• **LISTED ENTRIES**:
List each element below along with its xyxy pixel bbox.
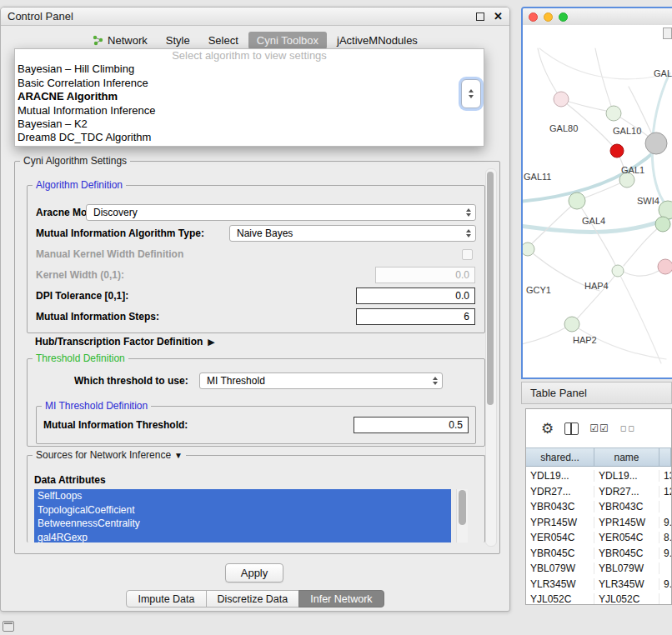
network-tab-icon — [93, 35, 103, 46]
table-row[interactable]: YJL052CYJL052C — [526, 592, 671, 604]
settings-scrollbar[interactable] — [485, 168, 497, 547]
float-window-button[interactable] — [476, 12, 484, 21]
table-cell: YPR145W — [594, 517, 659, 528]
attribute-list-item[interactable]: SelfLoops — [34, 489, 451, 503]
table-cell: 9. — [659, 578, 671, 590]
table-row[interactable]: YDR27...YDR27...12 — [526, 484, 671, 500]
table-toolbar: ⚙ ☑☑ ◻◻ — [526, 409, 671, 448]
manual-kernel-label: Manual Kernel Width Definition — [36, 246, 183, 262]
tab-label: Cyni Toolbox — [257, 34, 318, 47]
dropdown-item[interactable]: Bayesian – K2 — [15, 118, 484, 131]
mi-type-label: Mutual Information Algorithm Type: — [36, 225, 204, 242]
dpi-tolerance-input[interactable]: 0.0 — [356, 288, 475, 304]
table-row[interactable]: YDL19...YDL19...13 — [526, 468, 671, 484]
dropdown-item-selected[interactable]: ARACNE Algorithm — [15, 90, 484, 103]
column-header-name[interactable]: name — [594, 448, 659, 466]
network-node[interactable] — [610, 144, 624, 158]
network-node-label: GAL — [654, 68, 672, 78]
data-attributes-label: Data Attributes — [34, 474, 106, 486]
mi-threshold-input[interactable]: 0.5 — [354, 417, 469, 433]
table-row[interactable]: YBL079WYBL079W — [526, 561, 671, 577]
table-panel-title: Table Panel — [530, 387, 587, 399]
mi-threshold-group: MI Threshold Definition Mutual Informati… — [36, 406, 476, 444]
network-node[interactable] — [606, 106, 621, 121]
table-cell: YJL052C — [594, 593, 659, 604]
collapsed-arrow-icon: ▶ — [208, 337, 214, 348]
deselect-columns-icon[interactable]: ◻◻ — [620, 424, 636, 432]
table-cell: YBR043C — [594, 501, 659, 512]
kernel-width-label: Kernel Width (0,1): — [36, 267, 124, 283]
column-header-shared[interactable]: shared... — [526, 448, 594, 466]
dropdown-item[interactable]: Basic Correlation Inference — [15, 77, 484, 90]
dropdown-item[interactable]: Bayesian – Hill Climbing — [15, 62, 484, 76]
dropdown-item[interactable]: Dream8 DC_TDC Algorithm — [15, 131, 484, 144]
scrollbar-thumb[interactable] — [459, 490, 466, 525]
network-node[interactable] — [612, 265, 624, 277]
table-cell: YDR27... — [526, 486, 594, 498]
columns-icon[interactable] — [564, 422, 579, 435]
table-row[interactable]: YLR345WYLR345W9. — [526, 577, 671, 592]
tab-infer-network[interactable]: Infer Network — [298, 590, 384, 608]
network-node[interactable] — [645, 132, 667, 154]
gear-icon[interactable]: ⚙ — [541, 422, 554, 436]
network-node-label: GAL80 — [549, 123, 578, 133]
table-row[interactable]: YBR043CYBR043C — [526, 499, 671, 515]
network-node[interactable] — [658, 259, 672, 274]
close-button[interactable]: ✕ — [494, 11, 503, 22]
tab-network[interactable]: Network — [84, 32, 156, 49]
minimize-traffic-button[interactable] — [544, 12, 553, 22]
tab-style[interactable]: Style — [158, 32, 198, 49]
which-threshold-label: Which threshold to use: — [74, 372, 188, 389]
table-cell: YBR045C — [526, 548, 594, 559]
select-columns-icon[interactable]: ☑☑ — [589, 422, 609, 434]
attribute-list-item[interactable]: gal4RGexp — [34, 531, 451, 543]
apply-button[interactable]: Apply — [225, 563, 283, 582]
algorithm-definition-group: Algorithm Definition Aracne Mode: Discov… — [27, 185, 485, 333]
aracne-mode-value: Discovery — [93, 207, 138, 218]
network-node[interactable] — [655, 217, 670, 232]
table-row[interactable]: YBR045CYBR045C9. — [526, 546, 671, 562]
network-node[interactable] — [564, 317, 579, 332]
hub-label: Hub/Transcription Factor Definition — [35, 333, 203, 350]
tab-discretize-data[interactable]: Discretize Data — [206, 590, 300, 608]
network-edge — [595, 48, 614, 113]
tab-cyni-toolbox[interactable]: Cyni Toolbox — [248, 32, 327, 49]
attribute-list-item[interactable]: BetweennessCentrality — [34, 517, 451, 531]
close-traffic-button[interactable] — [529, 12, 538, 22]
mi-steps-input[interactable]: 6 — [356, 308, 475, 325]
panel-dock-icon[interactable] — [3, 621, 14, 632]
attribute-list-item[interactable]: TopologicalCoefficient — [34, 503, 451, 518]
manual-kernel-checkbox — [462, 249, 473, 260]
aracne-mode-select[interactable]: Discovery — [86, 204, 476, 221]
algorithm-combo-stepper[interactable] — [461, 79, 481, 108]
tab-impute-data[interactable]: Impute Data — [126, 590, 206, 608]
which-threshold-select[interactable]: MI Threshold — [199, 372, 443, 389]
network-canvas[interactable]: GALGAL80GAL10GAL11GAL1SWI4GAL4GCY1HAP4HA… — [523, 25, 672, 378]
hub-section-toggle[interactable]: Hub/Transcription Factor Definition ▶ — [35, 333, 215, 350]
network-node[interactable] — [569, 192, 585, 209]
attribute-list-scrollbar[interactable] — [456, 489, 468, 542]
network-window-titlebar — [523, 8, 672, 26]
which-threshold-value: MI Threshold — [207, 375, 265, 387]
threshold-definition-group: Threshold Definition Which threshold to … — [27, 358, 485, 447]
zoom-traffic-button[interactable] — [559, 12, 568, 22]
scrollbar-thumb[interactable] — [487, 172, 494, 405]
network-scroll-button[interactable] — [663, 28, 672, 39]
column-header-extra[interactable] — [659, 448, 671, 466]
tab-select[interactable]: Select — [200, 32, 247, 49]
dropdown-item[interactable]: Mutual Information Inference — [15, 104, 484, 118]
table-cell: YLR345W — [594, 578, 659, 590]
network-node-label: HAP4 — [584, 281, 609, 291]
network-node[interactable] — [523, 242, 534, 256]
network-node-label: GAL1 — [621, 165, 644, 175]
mi-type-select[interactable]: Naive Bayes — [229, 225, 476, 242]
sources-section-toggle[interactable]: Sources for Network Inference▼ — [33, 449, 186, 461]
tab-jactivemnodules[interactable]: jActiveMNodules — [328, 32, 426, 49]
table-cell: 13 — [659, 470, 671, 482]
table-row[interactable]: YPR145WYPR145W9. — [526, 515, 671, 531]
network-node[interactable] — [554, 92, 569, 107]
window-title: Control Panel — [8, 10, 476, 22]
mi-threshold-label: Mutual Information Threshold: — [43, 417, 188, 433]
network-node[interactable] — [659, 201, 672, 219]
table-row[interactable]: YER054CYER054C8. — [526, 530, 671, 546]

• **WHAT IS BEING ASKED**:
Could you copy the data above exactly, leaving the pictures out?

• **WRITTEN ANSWER**:
List each element below along with its xyxy pixel bbox.
network-tab-icon — [93, 35, 103, 46]
table-row[interactable]: YJL052CYJL052C — [526, 592, 671, 604]
settings-scrollbar[interactable] — [485, 168, 497, 547]
float-window-button[interactable] — [476, 12, 484, 21]
table-cell: YPR145W — [594, 517, 659, 528]
attribute-list-item[interactable]: SelfLoops — [34, 489, 451, 503]
table-cell: 9. — [659, 578, 671, 590]
table-row[interactable]: YDR27...YDR27...12 — [526, 484, 671, 500]
table-toolbar: ⚙ ☑☑ ◻◻ — [526, 409, 671, 448]
manual-kernel-label: Manual Kernel Width Definition — [36, 246, 183, 262]
tab-label: Cyni Toolbox — [257, 34, 318, 47]
dropdown-item[interactable]: Bayesian – K2 — [15, 118, 484, 131]
mi-type-label: Mutual Information Algorithm Type: — [36, 225, 204, 242]
dpi-tolerance-input[interactable]: 0.0 — [356, 288, 475, 304]
table-row[interactable]: YDL19...YDL19...13 — [526, 468, 671, 484]
dropdown-item-selected[interactable]: ARACNE Algorithm — [15, 90, 484, 103]
column-header-name[interactable]: name — [594, 448, 659, 466]
network-node[interactable] — [610, 144, 624, 158]
network-node-label: GAL — [654, 68, 672, 78]
data-attributes-label: Data Attributes — [34, 474, 106, 486]
mi-threshold-input[interactable]: 0.5 — [354, 417, 469, 433]
table-row[interactable]: YBL079WYBL079W — [526, 561, 671, 577]
table-panel-title: Table Panel — [530, 387, 587, 399]
mi-threshold-group: MI Threshold Definition Mutual Informati… — [36, 406, 476, 444]
network-node[interactable] — [606, 106, 621, 121]
table-cell: YJL052C — [594, 593, 659, 604]
collapsed-arrow-icon: ▶ — [208, 337, 214, 348]
deselect-columns-icon[interactable]: ◻◻ — [620, 424, 636, 432]
table-cell: YBR043C — [594, 501, 659, 512]
kernel-width-label: Kernel Width (0,1): — [36, 267, 124, 283]
column-header-shared[interactable]: shared... — [526, 448, 594, 466]
dropdown-item[interactable]: Basic Correlation Inference — [15, 77, 484, 90]
dropdown-item[interactable]: Bayesian – Hill Climbing — [15, 62, 484, 76]
dropdown-item[interactable]: Dream8 DC_TDC Algorithm — [15, 131, 484, 144]
scrollbar-thumb[interactable] — [459, 490, 466, 525]
network-node[interactable] — [612, 265, 624, 277]
table-cell: YDR27... — [526, 486, 594, 498]
columns-icon[interactable] — [564, 422, 579, 435]
table-row[interactable]: YLR345WYLR345W9. — [526, 577, 671, 592]
tab-infer-network[interactable]: Infer Network — [298, 590, 384, 608]
network-node[interactable] — [645, 132, 667, 154]
gear-icon[interactable]: ⚙ — [541, 422, 554, 436]
network-node-label: GAL80 — [549, 123, 578, 133]
table-row[interactable]: YBR043CYBR043C — [526, 499, 671, 515]
network-node[interactable] — [658, 259, 672, 274]
close-button[interactable]: ✕ — [494, 11, 503, 22]
tab-network[interactable]: Network — [84, 32, 156, 49]
minimize-traffic-button[interactable] — [544, 12, 553, 22]
tab-style[interactable]: Style — [158, 32, 198, 49]
which-threshold-label: Which threshold to use: — [74, 372, 188, 389]
table-cell: YBR045C — [526, 548, 594, 559]
select-columns-icon[interactable]: ☑☑ — [589, 422, 609, 434]
attribute-list-item[interactable]: gal4RGexp — [34, 531, 451, 543]
apply-button[interactable]: Apply — [225, 563, 283, 582]
algorithm-definition-group: Algorithm Definition Aracne Mode: Discov… — [27, 185, 485, 333]
aracne-mode-value: Discovery — [93, 207, 138, 218]
network-node[interactable] — [655, 217, 670, 232]
table-row[interactable]: YBR045CYBR045C9. — [526, 546, 671, 562]
network-node[interactable] — [564, 317, 579, 332]
hub-label: Hub/Transcription Factor Definition — [35, 333, 203, 350]
tab-discretize-data[interactable]: Discretize Data — [206, 590, 300, 608]
network-edge — [595, 48, 614, 113]
tab-cyni-toolbox[interactable]: Cyni Toolbox — [248, 32, 327, 49]
attribute-list-item[interactable]: BetweennessCentrality — [34, 517, 451, 531]
close-traffic-button[interactable] — [529, 12, 538, 22]
mi-steps-input[interactable]: 6 — [356, 308, 475, 325]
panel-dock-icon[interactable] — [3, 621, 14, 632]
attribute-list-item[interactable]: TopologicalCoefficient — [34, 503, 451, 518]
manual-kernel-checkbox — [462, 249, 473, 260]
aracne-mode-select[interactable]: Discovery — [86, 204, 476, 221]
algorithm-combo-stepper[interactable] — [461, 79, 481, 108]
tab-impute-data[interactable]: Impute Data — [126, 590, 206, 608]
which-threshold-select[interactable]: MI Threshold — [199, 372, 443, 389]
network-canvas[interactable]: GALGAL80GAL10GAL11GAL1SWI4GAL4GCY1HAP4HA… — [523, 25, 672, 378]
hub-section-toggle[interactable]: Hub/Transcription Factor Definition ▶ — [35, 333, 215, 350]
network-node[interactable] — [569, 192, 585, 209]
attribute-list-scrollbar[interactable] — [456, 489, 468, 542]
network-window-titlebar — [523, 8, 672, 26]
which-threshold-value: MI Threshold — [207, 375, 265, 387]
threshold-definition-group: Threshold Definition Which threshold to … — [27, 358, 485, 447]
zoom-traffic-button[interactable] — [559, 12, 568, 22]
scrollbar-thumb[interactable] — [487, 172, 494, 405]
network-scroll-button[interactable] — [663, 28, 672, 39]
column-header-extra[interactable] — [659, 448, 671, 466]
tab-select[interactable]: Select — [200, 32, 247, 49]
dropdown-item[interactable]: Mutual Information Inference — [15, 104, 484, 118]
table-cell: YLR345W — [594, 578, 659, 590]
network-node-label: HAP4 — [584, 281, 609, 291]
network-node[interactable] — [523, 242, 534, 256]
network-node-label: GAL1 — [621, 165, 644, 175]
mi-type-select[interactable]: Naive Bayes — [229, 225, 476, 242]
sources-section-toggle[interactable]: Sources for Network Inference▼ — [33, 449, 186, 461]
tab-jactivemnodules[interactable]: jActiveMNodules — [328, 32, 426, 49]
table-cell: 13 — [659, 470, 671, 482]
table-row[interactable]: YPR145WYPR145W9. — [526, 515, 671, 531]
network-node[interactable] — [554, 92, 569, 107]
window-title: Control Panel — [8, 10, 476, 22]
mi-threshold-label: Mutual Information Threshold: — [43, 417, 188, 433]
network-node[interactable] — [659, 201, 672, 219]
table-row[interactable]: YER054CYER054C8. — [526, 530, 671, 546]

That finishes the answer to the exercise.